**EXCERPTED RECORDS:**
'''
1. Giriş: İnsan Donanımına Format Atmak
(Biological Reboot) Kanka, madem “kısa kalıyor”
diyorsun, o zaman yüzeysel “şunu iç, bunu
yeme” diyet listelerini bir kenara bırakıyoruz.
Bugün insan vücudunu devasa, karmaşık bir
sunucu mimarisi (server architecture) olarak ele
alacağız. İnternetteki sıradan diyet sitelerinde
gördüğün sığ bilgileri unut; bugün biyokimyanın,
'''
'''
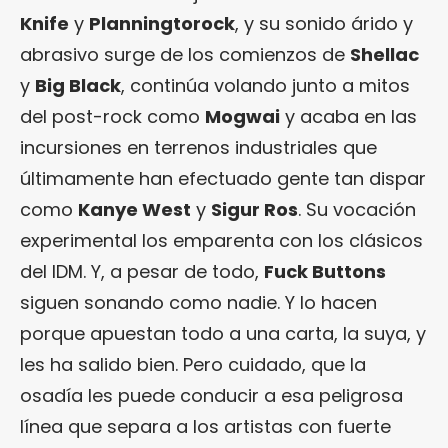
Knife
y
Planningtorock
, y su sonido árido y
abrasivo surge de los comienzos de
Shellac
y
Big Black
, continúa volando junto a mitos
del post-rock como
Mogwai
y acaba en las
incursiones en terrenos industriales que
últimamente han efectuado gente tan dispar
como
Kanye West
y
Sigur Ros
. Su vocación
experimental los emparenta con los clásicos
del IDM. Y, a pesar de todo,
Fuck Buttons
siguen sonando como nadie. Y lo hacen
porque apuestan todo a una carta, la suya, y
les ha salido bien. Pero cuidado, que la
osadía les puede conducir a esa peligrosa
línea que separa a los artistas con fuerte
'''
'''
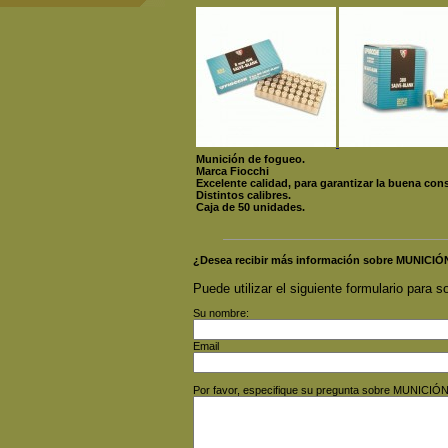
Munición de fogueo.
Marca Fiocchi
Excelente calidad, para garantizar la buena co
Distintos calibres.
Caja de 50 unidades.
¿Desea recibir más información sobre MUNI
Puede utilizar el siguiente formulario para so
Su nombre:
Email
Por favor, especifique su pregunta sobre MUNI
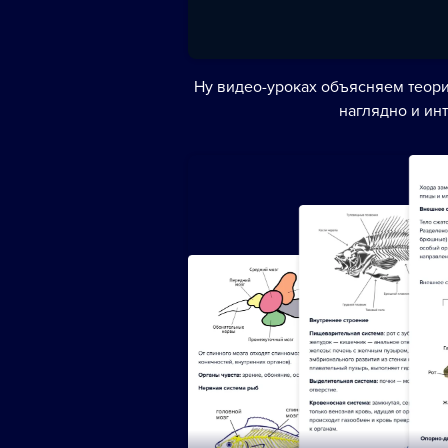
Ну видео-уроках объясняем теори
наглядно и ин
'''
**ACTIVITY:** Every line above in the stretch from the one with "información sobre MUNI" through the one with "наглядно и ин" is to be transcribed exactly, ends included. No picture is copied.

**FINISHED EXERCISE:**
¿Desea recibir más información sobre MUNI
Puede utilizar el siguiente formulario para so
Su nombre:
Email
Por favor, especifique su pregunta sobre MUNI
Ну видео-уроках объясняем теори
наглядно и ин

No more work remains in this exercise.